YOUR INSTRUCTIONS:
Reproduce nothing beyond the line containing "сотрудничают с кишечной микробиотой в". From the first line of the data below down to it, copy each line exactly, without the pictures.

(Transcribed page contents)
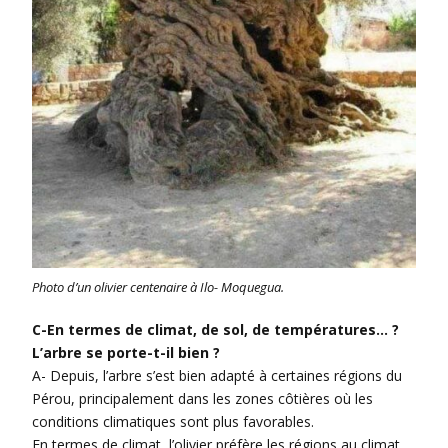
Photo d’un olivier centenaire à Ilo- Moquegua.
C-En termes de climat, de sol, de températures… ?
L’arbre se porte-t-il bien ?
A- Depuis, l’arbre s’est bien adapté à certaines régions du
Pérou, principalement dans les zones côtières où les
conditions climatiques sont plus favorables.
En termes de climat, l’olivier préfère les régions au climat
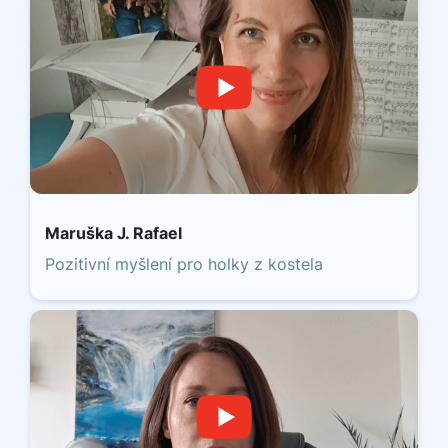
Maruška J. Rafael
Pozitivní myšlení pro holky z kostela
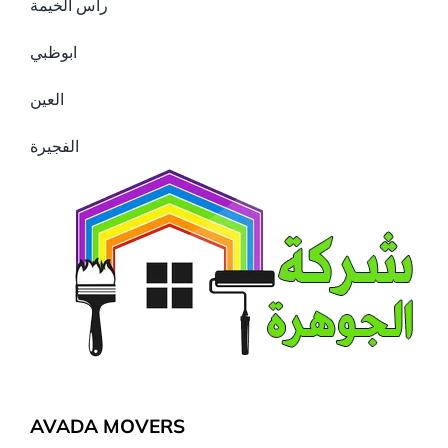
راس الخيمة
ابوظبي
العين
الفجيرة
AVADA MOVERS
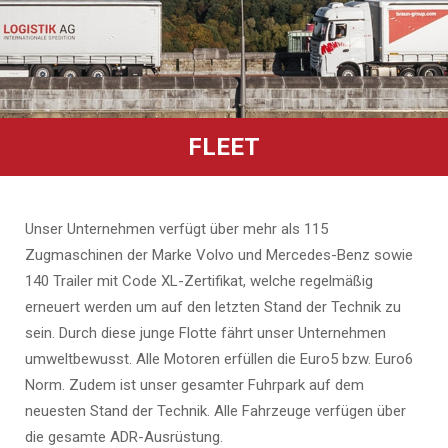
FLEET
Unser Unternehmen verfügt über mehr als 115
Zugmaschinen der Marke Volvo und Mercedes-Benz sowie
140 Trailer mit Code XL-Zertifikat, welche regelmäßig
erneuert werden um auf den letzten Stand der Technik zu
sein. Durch diese junge Flotte fährt unser Unternehmen
umweltbewusst. Alle Motoren erfüllen die Euro5 bzw. Euro6
Norm. Zudem ist unser gesamter Fuhrpark auf dem
neuesten Stand der Technik. Alle Fahrzeuge verfügen über
die gesamte ADR-Ausrüstung.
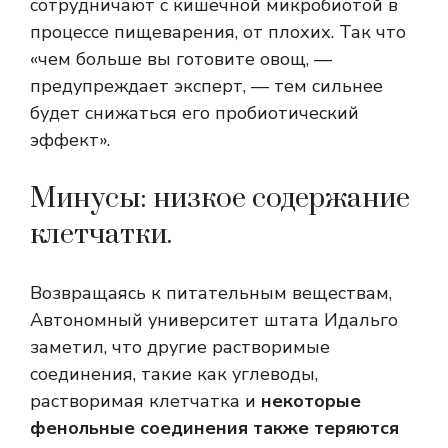
сотрудничают с кишечной микробиотой в
процессе пищеварения, от плохих. Так что
«чем больше вы готовите овощ, —
предупреждает эксперт, — тем сильнее
будет снижаться его пробиотический
эффект».
Минусы: низкое содержание
клетчатки.
Возвращаясь к питательным веществам,
Автономный университет штата Идальго
заметил, что другие растворимые
соединения, такие как углеводы,
растворимая клетчатка и
некоторые
фенольные соединения также теряются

EXERCISE RESULT:
Photo d’un olivier centenaire à Ilo- Moquegua.
C-En termes de climat, de sol, de températures… ?
L’arbre se porte-t-il bien ?
A- Depuis, l’arbre s’est bien adapté à certaines régions du
Pérou, principalement dans les zones côtières où les
conditions climatiques sont plus favorables.
En termes de climat, l’olivier préfère les régions au climat
Maruška J. Rafael
Pozitivní myšlení pro holky z kostela
راس الخيمة
ابوظبي
العين
الفجيرة
AVADA MOVERS
FLEET
Unser Unternehmen verfügt über mehr als 115
Zugmaschinen der Marke Volvo und Mercedes-Benz sowie
140 Trailer mit Code XL-Zertifikat, welche regelmäßig
erneuert werden um auf den letzten Stand der Technik zu
sein. Durch diese junge Flotte fährt unser Unternehmen
umweltbewusst. Alle Motoren erfüllen die Euro5 bzw. Euro6
Norm. Zudem ist unser gesamter Fuhrpark auf dem
neuesten Stand der Technik. Alle Fahrzeuge verfügen über
die gesamte ADR-Ausrüstung.
сотрудничают с кишечной микробиотой в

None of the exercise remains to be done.